■ Exercise description
Only the text should come through, so restate the listing exactly and drop its images.

((

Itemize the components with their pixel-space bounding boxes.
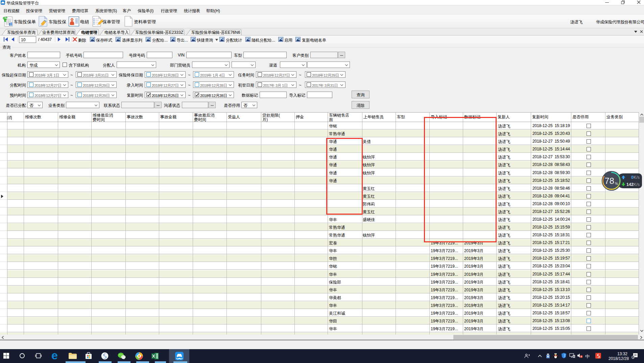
svg-text:车险投保单查询: 车险投保单查询: [7, 30, 35, 35]
svg-text:78: 78: [604, 176, 614, 186]
svg-text:电销名单导入: 电销名单导入: [104, 30, 129, 35]
svg-text:车险投保单编辑-苏E2333Z: 车险投保单编辑-苏E2333Z: [135, 30, 183, 35]
svg-text:电销管理: 电销管理: [81, 30, 97, 35]
svg-text:业务费用结算查询: 业务费用结算查询: [42, 30, 75, 35]
svg-text:3: 3: [632, 356, 634, 359]
svg-text:车险投保单编辑-苏EE76N6: 车险投保单编辑-苏EE76N6: [191, 30, 240, 35]
svg-text:%: %: [615, 182, 618, 186]
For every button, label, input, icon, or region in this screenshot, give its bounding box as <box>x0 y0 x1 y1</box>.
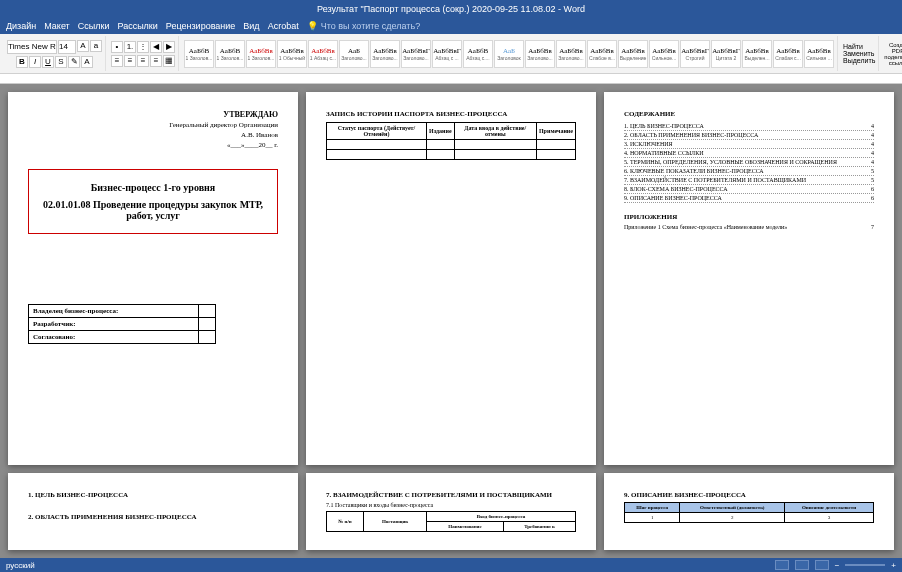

))

■ Answer for the task
Itemize the components with their pixel-space bounding boxes.
svg-text:车险投保单查询: 车险投保单查询: [7, 30, 35, 35]
svg-text:78: 78: [604, 176, 614, 186]
svg-text:电销名单导入: 电销名单导入: [104, 30, 129, 35]
svg-text:车险投保单编辑-苏E2333Z: 车险投保单编辑-苏E2333Z: [135, 30, 183, 35]
svg-text:电销管理: 电销管理: [81, 30, 97, 35]
svg-text:业务费用结算查询: 业务费用结算查询: [42, 30, 75, 35]
svg-text:3: 3: [632, 356, 634, 359]
svg-text:车险投保单编辑-苏EE76N6: 车险投保单编辑-苏EE76N6: [191, 30, 240, 35]
svg-text:%: %: [615, 182, 618, 186]
For every button, label, input, icon, or region in this screenshot, give its bounding box as <box>x0 y0 x1 y1</box>.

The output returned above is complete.